The other night I watched that new House episode about Cuddy's busy day made of hell and it actually made me notably upset. I know. I promise, it's not just that I'm susceptible to television... it's that I'm susceptible to certain television when in certain states of panic/depression.
I used to be able to do that. My mornings used to begin with writing at least ten emails to my CCN volunteers/co-coordinators/affiliate organizations, I used to fight with insurance companies between classes, organize city-wide activism events during lunch (when I took it), make calls to senators while waiting for PCR runs to amplify my DNA segments, go home to tiptoe around my bipolar ex-boyfriend in the trash dump that was the "home" I shared with five filthy boys, and write grant proposals after I'd finished studying.
And yes, I did cry when that House episode reminded me of the person I can never be again much less improve upon. Granted, I do not miss all of those things, but I do miss being able to say I negotiated them almost flawlessly... with some minor debasing of my GPA.
I also miss the balance and happiness I achieved when I left my neurotic college years behind. Since this flare began, the successfully stifled negative and broken pieces of my being have resurfaced in a vengeful tumult. They are pissed off that I gave passion the reins and buried fear under the floor boards.
I held off on reporting the results of last year's graduate school expedition so as to bundle all the news into one giant bouquet of corpse flowers: rejections from Stanford, UCSF and UCLA (residency makes competition ten times greater in such a broken system). Still waiting for USC but assuming another denial. **If you're thinking of apologizing or consoling, please don't.
When the House episode concluded, H.B., seeing my red eyes immediately began damage control (partly quoted and partly paraphrased, with permission, of course):
"I can't ever be the person I want to be! [whine] I've never been the smartest, but I used to be one of the most capable people I know and now I'm failing at everything I attempt and all my dreams are shattered![bawl]" A little exaggerated, but I do like to put a dramatic spin on my despair.
"You may not be jumping through the hoops as quickly or in the same order as the people you compare yourself to, but I've never seen anyone more passionate than you are about what they do. Look at my friend X.; he's in his third year of medical school and he likes to brag about how much he works, but never about what he does or learns. And Y. has a graduate degree from [exceedingly prestigious school] -- you heard the way he talked about his job, your questions about his work were more enthusiastic than his answers.
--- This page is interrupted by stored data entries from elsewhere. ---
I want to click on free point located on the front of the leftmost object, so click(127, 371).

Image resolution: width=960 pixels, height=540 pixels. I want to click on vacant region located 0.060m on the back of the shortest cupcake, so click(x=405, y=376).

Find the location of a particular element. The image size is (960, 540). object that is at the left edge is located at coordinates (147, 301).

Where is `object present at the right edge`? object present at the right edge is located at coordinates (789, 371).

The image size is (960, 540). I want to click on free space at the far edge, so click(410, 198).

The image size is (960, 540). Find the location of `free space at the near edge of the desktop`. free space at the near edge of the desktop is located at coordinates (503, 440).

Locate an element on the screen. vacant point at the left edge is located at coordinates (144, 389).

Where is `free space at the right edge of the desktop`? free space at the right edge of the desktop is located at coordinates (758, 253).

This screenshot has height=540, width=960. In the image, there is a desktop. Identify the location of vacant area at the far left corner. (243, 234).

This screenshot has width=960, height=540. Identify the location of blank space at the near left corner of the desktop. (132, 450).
These are the people who went through the motions with the highest grades, the best numbers, the most time and energy to get through grunt work. They are academically successful, but they're not crazy about what they do or how they got there. You are crazy about what you do, and you're crazy about the way you're doing it even if it's not happening as quickly as you'd like. You need a hobby other than self loathing."
And he was right. So I started writing again this weekend.